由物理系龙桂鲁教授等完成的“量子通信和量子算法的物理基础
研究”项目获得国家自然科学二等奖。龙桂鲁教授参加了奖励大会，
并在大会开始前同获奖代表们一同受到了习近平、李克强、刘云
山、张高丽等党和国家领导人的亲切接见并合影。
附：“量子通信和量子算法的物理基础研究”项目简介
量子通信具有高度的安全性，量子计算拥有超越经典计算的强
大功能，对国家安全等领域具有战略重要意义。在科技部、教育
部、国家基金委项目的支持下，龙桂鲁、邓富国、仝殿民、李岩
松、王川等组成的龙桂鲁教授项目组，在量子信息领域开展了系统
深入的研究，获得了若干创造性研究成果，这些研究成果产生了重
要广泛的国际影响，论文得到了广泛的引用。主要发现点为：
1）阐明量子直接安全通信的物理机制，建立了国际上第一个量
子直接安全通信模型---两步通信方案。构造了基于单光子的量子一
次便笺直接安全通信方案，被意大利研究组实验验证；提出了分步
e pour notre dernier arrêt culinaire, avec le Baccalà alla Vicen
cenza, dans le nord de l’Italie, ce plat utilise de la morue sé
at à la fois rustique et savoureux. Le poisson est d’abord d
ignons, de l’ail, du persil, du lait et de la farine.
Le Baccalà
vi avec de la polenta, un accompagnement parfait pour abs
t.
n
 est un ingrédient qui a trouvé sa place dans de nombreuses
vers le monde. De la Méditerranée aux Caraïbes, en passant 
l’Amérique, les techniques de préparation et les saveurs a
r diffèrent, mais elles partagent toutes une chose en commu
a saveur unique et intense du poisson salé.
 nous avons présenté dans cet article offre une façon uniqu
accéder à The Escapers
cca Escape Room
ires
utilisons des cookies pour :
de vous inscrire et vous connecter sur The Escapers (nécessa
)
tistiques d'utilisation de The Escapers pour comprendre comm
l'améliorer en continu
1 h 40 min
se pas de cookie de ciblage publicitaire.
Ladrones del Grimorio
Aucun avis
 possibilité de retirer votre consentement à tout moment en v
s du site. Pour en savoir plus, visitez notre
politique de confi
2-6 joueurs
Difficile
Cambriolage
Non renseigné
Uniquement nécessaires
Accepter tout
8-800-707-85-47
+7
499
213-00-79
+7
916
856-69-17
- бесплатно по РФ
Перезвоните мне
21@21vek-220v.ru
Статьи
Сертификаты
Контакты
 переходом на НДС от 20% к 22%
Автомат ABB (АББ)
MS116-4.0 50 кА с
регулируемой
******
In the records above, find the line with "vi avec de la"; write out exactly that line and each one after it, stopping after the line with "nous avons présenté".

vi avec de la polenta, un accompagnement parfait pour abs
t.
n
 est un ingrédient qui a trouvé sa place dans de nombreuses
vers le monde. De la Méditerranée aux Caraïbes, en passant 
l’Amérique, les techniques de préparation et les saveurs a
r diffèrent, mais elles partagent toutes une chose en commu
a saveur unique et intense du poisson salé.
 nous avons présenté dans cet article offre une façon uniqu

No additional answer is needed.